For once, Kim, I get you. I wore heels right up until my water broke, which was a week past my due date. And yes, I too got the, “how are you wearing such high heels?” I got a manicure during my first trimester while the stranger sitting beside me gave me the “you’re going to be a terrible mom” look. Once (or maybe twice), I walked into a Starbucks and ordered a tall regular coffee which prompted the “how could you” look. I even registered for two diaper bags instead of one. Insert the "don't be so selfish" look.
I’m not sorry.
Let’s face it. We can’t do everything “right” – whatever that means. Many of us are capable of making the right choices for ourselves without glares from the pregnancy paparazzi who only see one snapshot of our nine-month journey.

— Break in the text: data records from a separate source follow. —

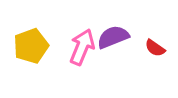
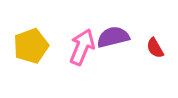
purple semicircle: rotated 8 degrees clockwise
red semicircle: rotated 25 degrees clockwise
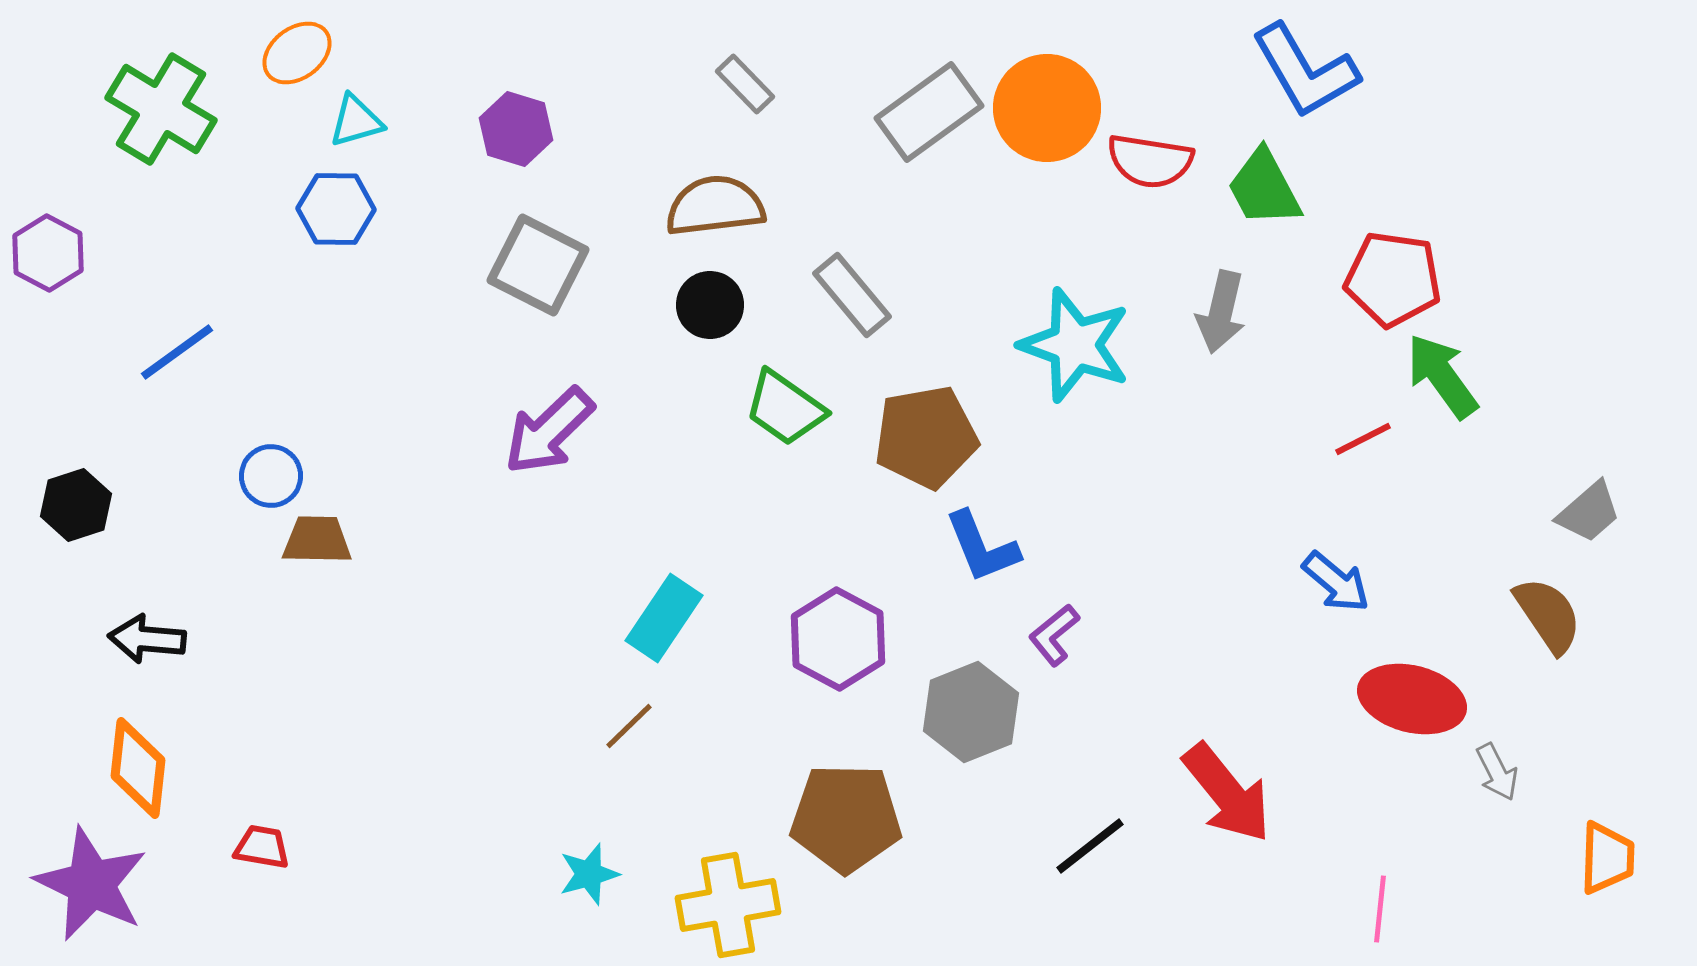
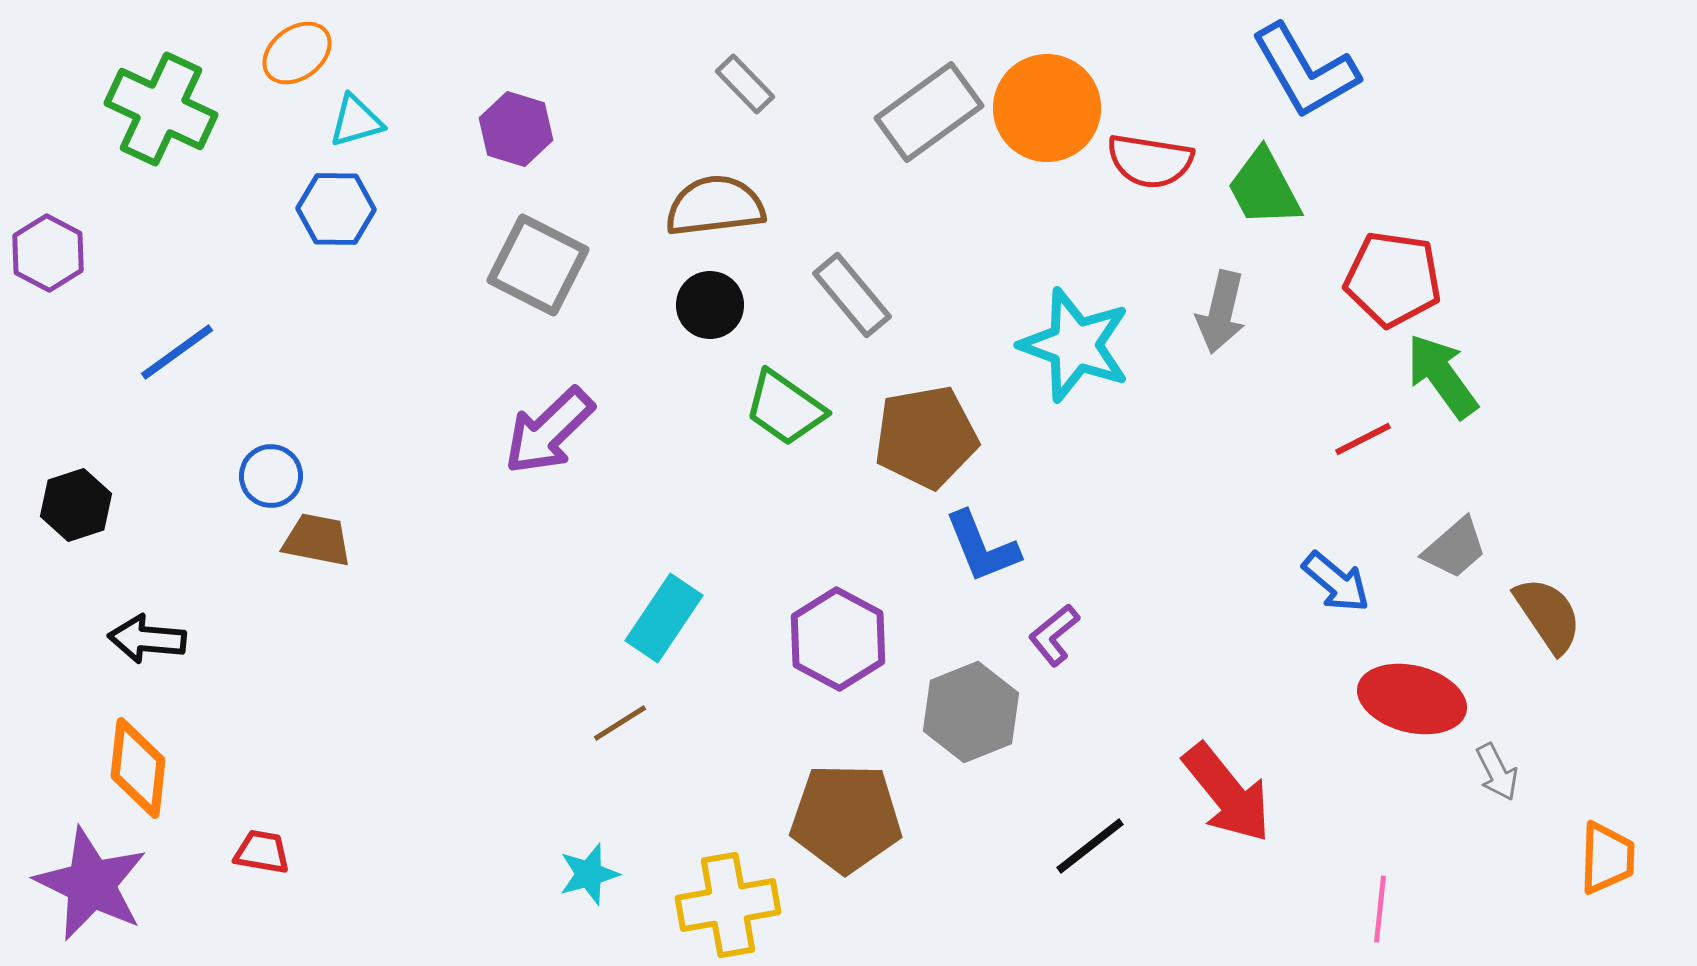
green cross at (161, 109): rotated 6 degrees counterclockwise
gray trapezoid at (1589, 512): moved 134 px left, 36 px down
brown trapezoid at (317, 540): rotated 10 degrees clockwise
brown line at (629, 726): moved 9 px left, 3 px up; rotated 12 degrees clockwise
red trapezoid at (262, 847): moved 5 px down
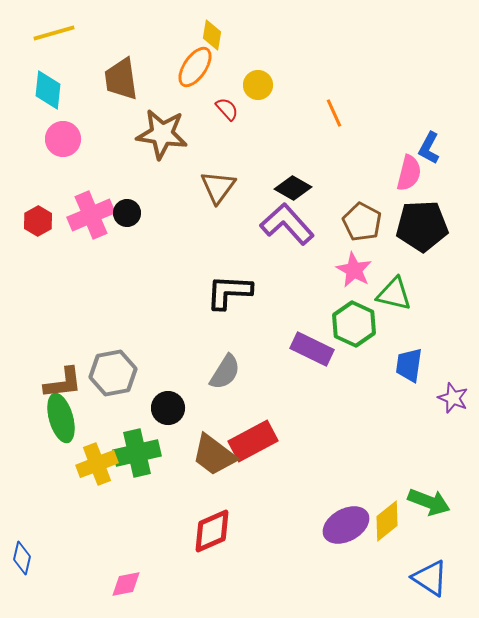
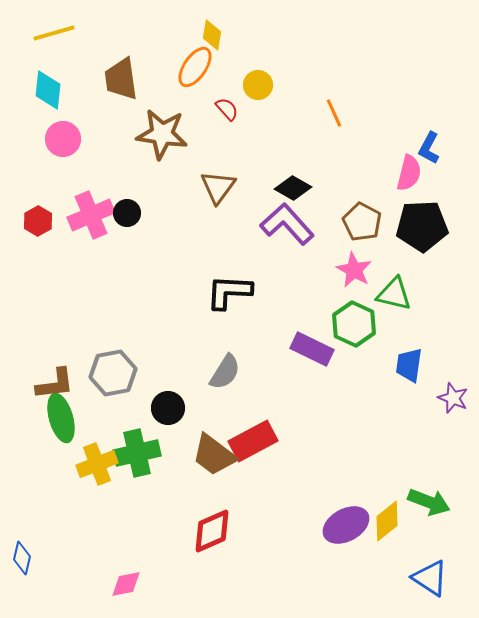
brown L-shape at (63, 383): moved 8 px left, 1 px down
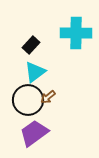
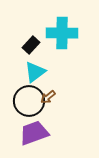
cyan cross: moved 14 px left
black circle: moved 1 px right, 1 px down
purple trapezoid: rotated 16 degrees clockwise
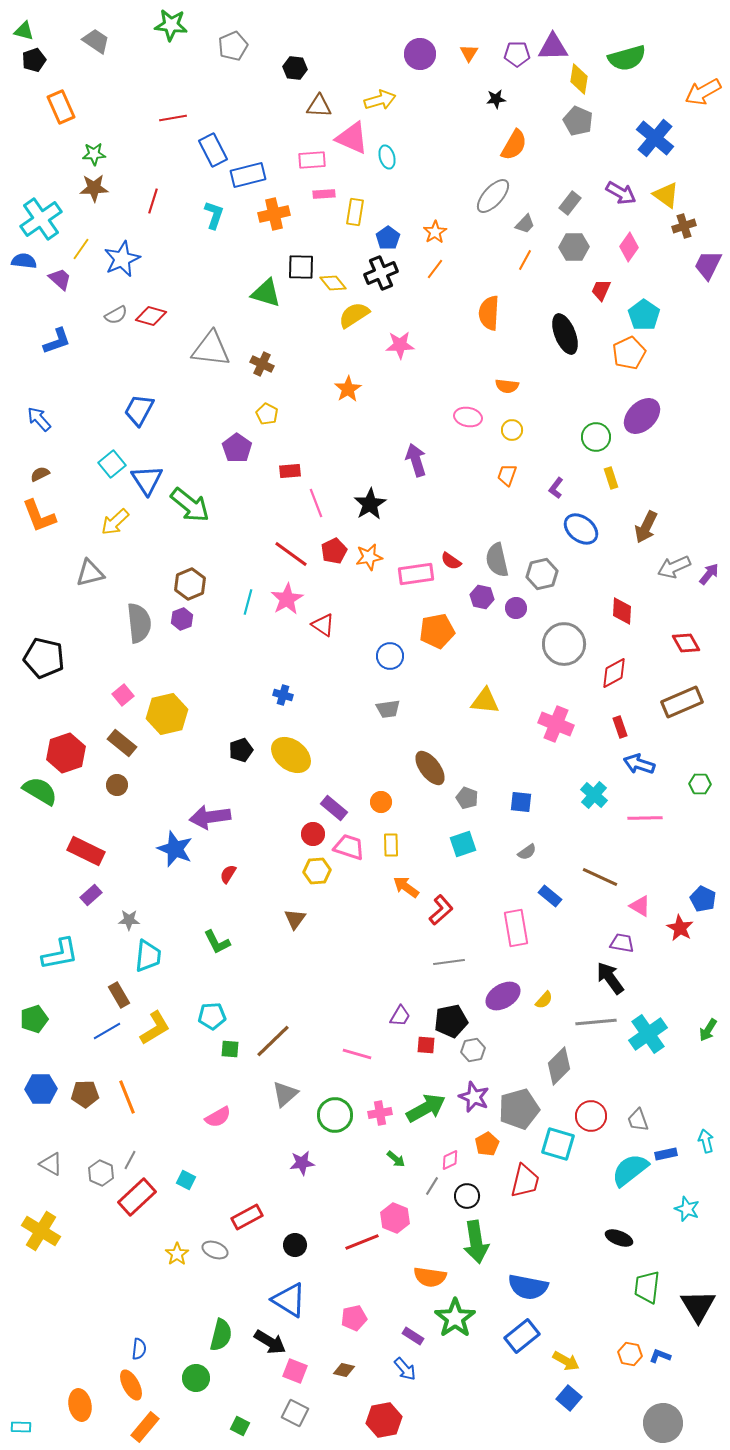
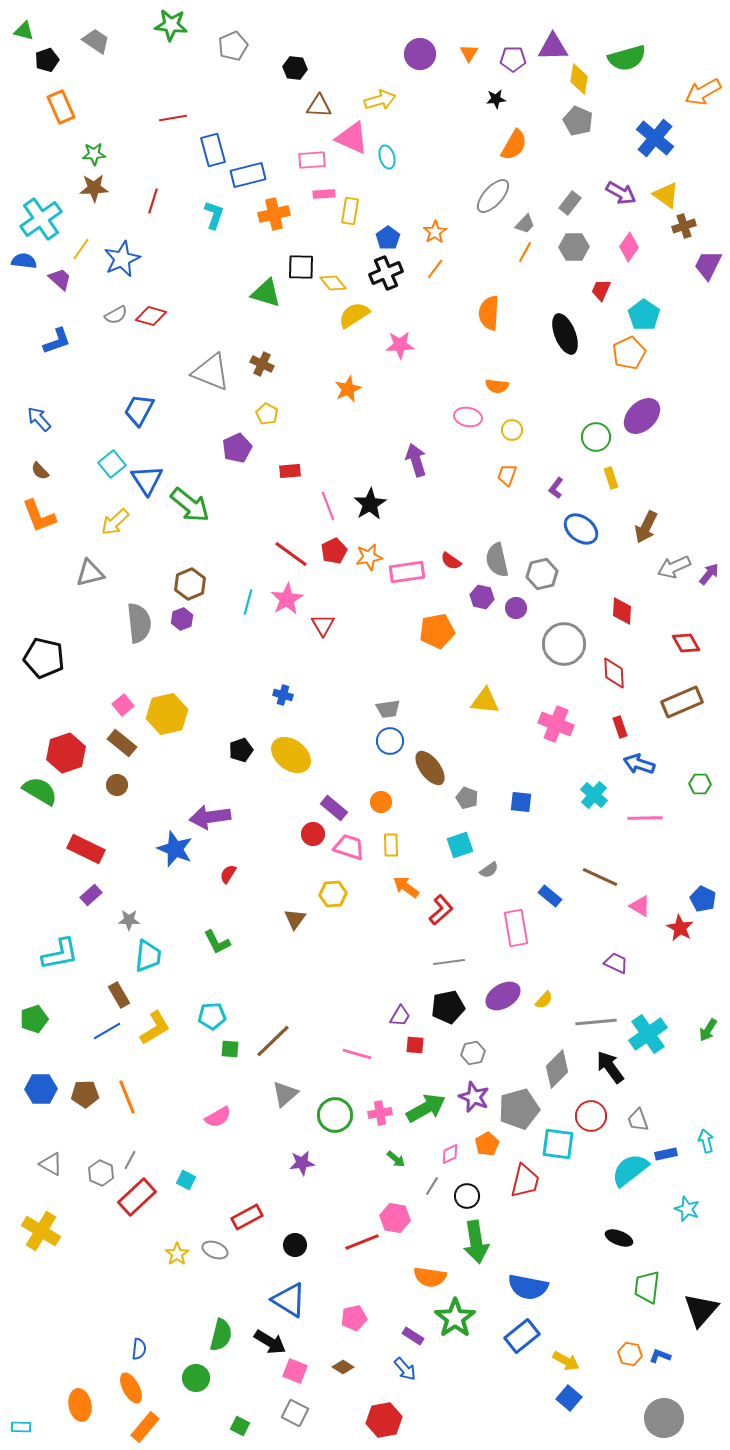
purple pentagon at (517, 54): moved 4 px left, 5 px down
black pentagon at (34, 60): moved 13 px right
blue rectangle at (213, 150): rotated 12 degrees clockwise
yellow rectangle at (355, 212): moved 5 px left, 1 px up
orange line at (525, 260): moved 8 px up
black cross at (381, 273): moved 5 px right
gray triangle at (211, 349): moved 23 px down; rotated 15 degrees clockwise
orange semicircle at (507, 386): moved 10 px left
orange star at (348, 389): rotated 8 degrees clockwise
purple pentagon at (237, 448): rotated 12 degrees clockwise
brown semicircle at (40, 474): moved 3 px up; rotated 108 degrees counterclockwise
pink line at (316, 503): moved 12 px right, 3 px down
pink rectangle at (416, 574): moved 9 px left, 2 px up
red triangle at (323, 625): rotated 25 degrees clockwise
blue circle at (390, 656): moved 85 px down
red diamond at (614, 673): rotated 64 degrees counterclockwise
pink square at (123, 695): moved 10 px down
cyan square at (463, 844): moved 3 px left, 1 px down
red rectangle at (86, 851): moved 2 px up
gray semicircle at (527, 852): moved 38 px left, 18 px down
yellow hexagon at (317, 871): moved 16 px right, 23 px down
purple trapezoid at (622, 943): moved 6 px left, 20 px down; rotated 15 degrees clockwise
black arrow at (610, 978): moved 89 px down
black pentagon at (451, 1021): moved 3 px left, 14 px up
red square at (426, 1045): moved 11 px left
gray hexagon at (473, 1050): moved 3 px down
gray diamond at (559, 1066): moved 2 px left, 3 px down
cyan square at (558, 1144): rotated 8 degrees counterclockwise
pink diamond at (450, 1160): moved 6 px up
pink hexagon at (395, 1218): rotated 12 degrees counterclockwise
black triangle at (698, 1306): moved 3 px right, 4 px down; rotated 12 degrees clockwise
brown diamond at (344, 1370): moved 1 px left, 3 px up; rotated 20 degrees clockwise
orange ellipse at (131, 1385): moved 3 px down
gray circle at (663, 1423): moved 1 px right, 5 px up
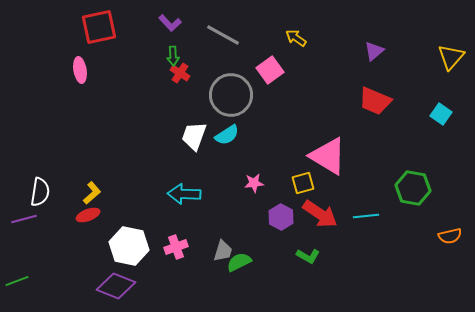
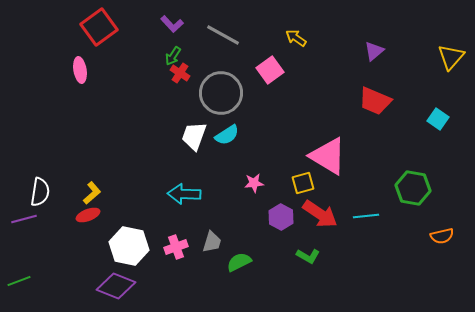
purple L-shape: moved 2 px right, 1 px down
red square: rotated 24 degrees counterclockwise
green arrow: rotated 36 degrees clockwise
gray circle: moved 10 px left, 2 px up
cyan square: moved 3 px left, 5 px down
orange semicircle: moved 8 px left
gray trapezoid: moved 11 px left, 9 px up
green line: moved 2 px right
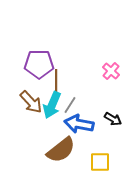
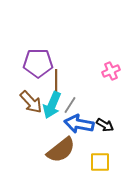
purple pentagon: moved 1 px left, 1 px up
pink cross: rotated 24 degrees clockwise
black arrow: moved 8 px left, 6 px down
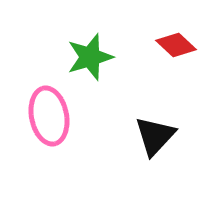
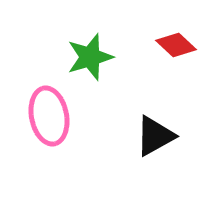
black triangle: rotated 18 degrees clockwise
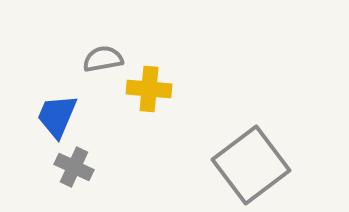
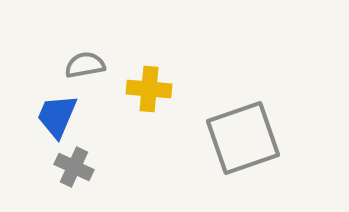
gray semicircle: moved 18 px left, 6 px down
gray square: moved 8 px left, 27 px up; rotated 18 degrees clockwise
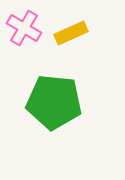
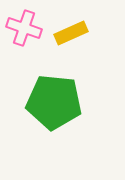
pink cross: rotated 12 degrees counterclockwise
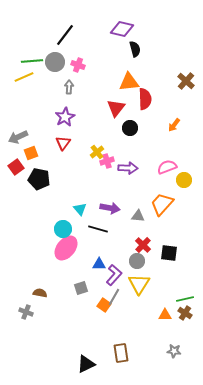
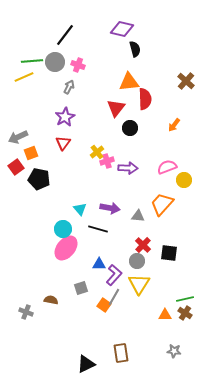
gray arrow at (69, 87): rotated 24 degrees clockwise
brown semicircle at (40, 293): moved 11 px right, 7 px down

And during my pregnancy, perhaps I didn’t do right by the people who questioned my decision -- a majority of whom were ironically other young women.
What I am sorry about is the number of strangers and acquaintances who felt like my pregnancy mattered to them enough to criticize. In that respect, Kim, you and I are different. Perhaps you’re flattered. I was not.
So Kim, for once, I watched you on TV and instead of slapping my forehead and shaking my head east-west, I pointed right at you and said, “Preach.” Then, I thought about the rest of us who are working hard to have a healthy and happy pregnancy and would like to say this:
If a woman wants to wear an outfit that seems a bit snug at the risk of reduced circulation, so be it. Maybe said woman hasn’t come to terms yet that her body is changing. Maybe she has. When she feels her blood pressure drop, difficulty breathing, or even pain around the tightened areas, trust me, she’ll adjust.
If a woman wants to wear heels at the risk of loosening her pelvic floor muscles or even simply at the risk losing her balance, so be it. When she has flare-ups of her pregnancy-related edema and she can no longer stand in stilettos, trust me, she’ll adjust.
Until then, our pregnancy choices are personal.
Oh, and in case you're wondering, I only ended up getting one diaper bag. I guess the pregnancy paparazzi has one on me.